First, the good stuff. We just got back yesterday from a week in Hunter, NY, visiting some of Neil's family. Ben was in peak form, showing off all of his vocal abilities for the very appreciative crowd.
When we were in Wisconsin, my mother gave him a huge pile of books left over from her teaching days (including the fantastic "If You Give a X a Y" series, e.g. "If You Give a Mouse a Cookie" -- Ben loves those). One of his favorites is a big book of Mother Goose nursery rhymes. He now has a bunch of them memorized. The one that gets the most air time runs as follows:
Father and Mother and Uncle John
Went to market one by one.
Father fell off, and Mother fell off,
But Uncle John went on and on.
Seriously, he won't stop saying this one. Impressive, adorable, and hilarious the first 2500 times, but I confess that it's finally losing its novelty. At some point one of his adoring fans changed it up a little, something like "Grandma and Grandpa and Uncle Stan went to market etc." Ben immediately took up that challenge, and has since composed many variations on the theme. Another favorite is this one:
Bat, bat, come under my hat,
I'll feed you a slice of bacon.
And if I bake I'll give you some cake
If I'm not mistaken.
He also offers up snatches of others when his mind is wandering. I was getting him out of the carseat at the grocery store today when he announced, "What a good boy am I!"
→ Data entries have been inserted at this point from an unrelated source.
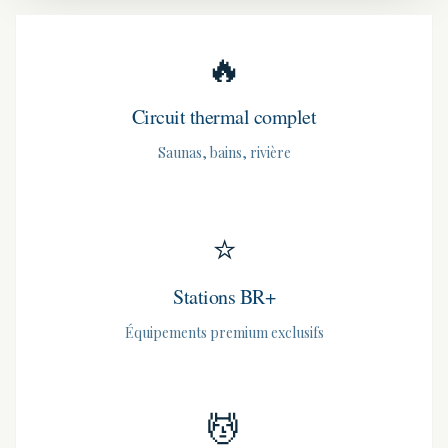
🔥
Circuit thermal complet
Saunas, bains, rivière
⭐
Stations BR+
Équipements premium exclusifs
💆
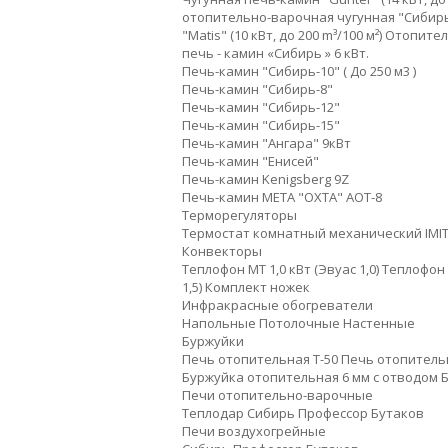
отопительно-варочная чугунная "Сибир
"Matis" (10 кВт, до 200 m³/100 м²)
Отопитель
печь - камин «Сибирь » 6 кВт.
Печь-камин "Сибирь-10" ( До 250 м3 )
Печь-камин "Сибирь-8"
Печь-камин "Сибирь-12"
Печь-камин "Сибирь-15"
Печь-камин "Ангара" 9кВт
Печь-камин "Енисей"
Печь-камин Kenigsberg 9Z
Печь-камин МЕТА "ОХТА" АОТ-8
Терморегуляторы
Термостат комнатный механический IMIT
Конвекторы
Теплофон МТ 1,0 кВт (Эвуас 1,0)
Теплофон М
1,5)
Комплект ножек
Инфракрасные обогреватели
Напольные
Потолочные
Настенные
Буржуйки
Печь отопительная Т-50
Печь отопитель
Буржуйка отопительная 6 мм с отводом
Печи отопительно-варочные
Теплодар
Сибирь
Профессор Бутаков
Печи воздухогрейные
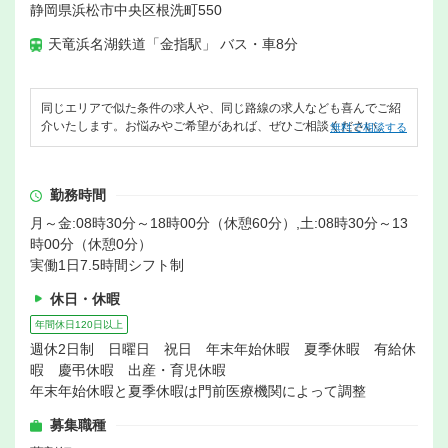
静岡県浜松市中央区根洗町550
天竜浜名湖鉄道「金指駅」 バス・車8分
同じエリアで似た条件の求人や、同じ路線の求人なども喜んでご紹
介いたします。お悩みやご希望があれば、ぜひご相談ください。
無料で相談する
勤務時間
月～金:08時30分～18時00分（休憩60分）,土:08時30分～13
時00分（休憩0分）
実働1日7.5時間シフト制
休日・休暇
年間休日120日以上
週休2日制 日曜日 祝日 年末年始休暇 夏季休暇 有給休
暇 慶弔休暇 出産・育児休暇
年末年始休暇と夏季休暇は門前医療機関によって調整
募集職種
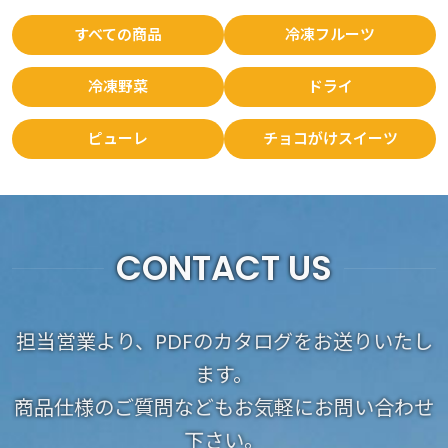
すべての商品
冷凍フルーツ
冷凍野菜
ドライ
ピューレ
チョコがけスイーツ
CONTACT US
担当営業より、PDFのカタログをお送りいたし
ます。
商品仕様のご質問などもお気軽にお問い合わせ
下さい。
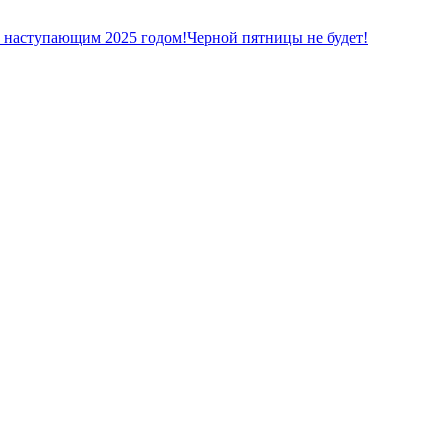
с наступающим 2025 годом!
Черной пятницы не будет!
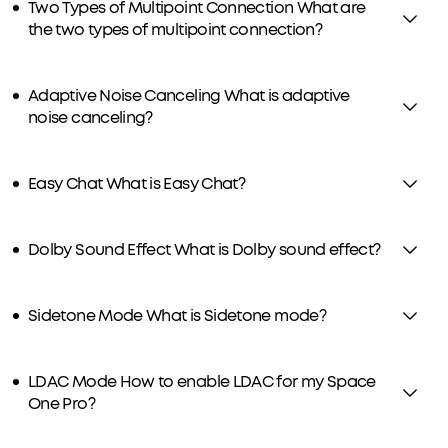
Two Types of Multipoint Connection What are
the two types of multipoint connection?
Adaptive Noise Canceling What is adaptive
noise canceling?
Easy Chat What is Easy Chat?
Dolby Sound Effect What is Dolby sound effect?
Sidetone Mode What is Sidetone mode?
LDAC Mode How to enable LDAC for my Space
One Pro?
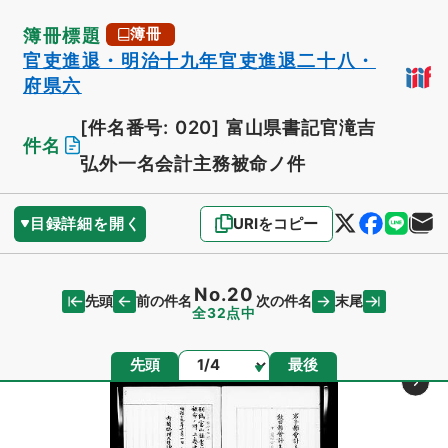
簿冊標題
簿冊
官吏進退・明治十九年官吏進退二十八・
府県六
[件名番号: 020]
富山県書記官滝吉
件名
弘外一名会計主務被命ノ件
目録詳細を開く
URIをコピー
No.20
先頭
末尾
前の件名
次の件名
全32点中
ページ
先頭
最後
Now, the not so good. We went to a joint birthday party for two of Ben's friends today. The kiddy pool was filled, the sprinkler was going, it was toddler heaven. Ben has been swimming a few times already, and loves it. Of course, all the hearing equipment has to come off, and it never goes anywhere near the water. When it's just us and him, no problem -- we explain everything in advance, and we communicate pretty well even with the equipment off. But it was a little trickier today. The other kids could do some sprinkler time, then run off for food, play with toys, and come back to the sprinkler, with no transition. But you can't just slap thousands of dollars worth of hearing equipment on a dripping wet kid. You have to dry him off completely, change out of the wet swimsuit and swim diaper, put on regular clothes, put on the harness, insert the hearing aid, and power everything up. Which means you kind've commit to no more swimming for that day. Never mind the fact that this takes a good ten minutes indoors while the other kids are out frolicking in the yard, impatiently waiting on Ben before they can sing Happy Birthday and have cake.
And I have to admit that I felt a little bad about this. A little jealous, maybe. I was also concerned about the future. Ben seemed to have a pretty good time at the party, but he was very withdrawn and spent the entire time by himself or with us. Part of that may be his personality. But even the most gregarious toddler would have a hard time interacting with peers while he can't hear. Because of the circumstances, he was more clearly marked as Different. These are kids he sees at least once a week at playgroup, and they are used to him with his equipment -- they don't pay any attention to it. But today, he couldn't hear them, and this was suddenly confusing and disturbing; there were a few concerned looks and whispers. Is this how it's going to go? Will he learn to interact more as he gets older, or will he continue to withdraw into himself when the going gets rough?
I realize that part of why something like this hits me this way is that, frankly, we're spoiled. We've been very fortunate. He does so well with the CI that under almost all circumstances, he looks, acts, and talks just like a hearing kid (albeit with some strange objects clinging to his head). It's pretty rare that we really feel the weight of his deafness.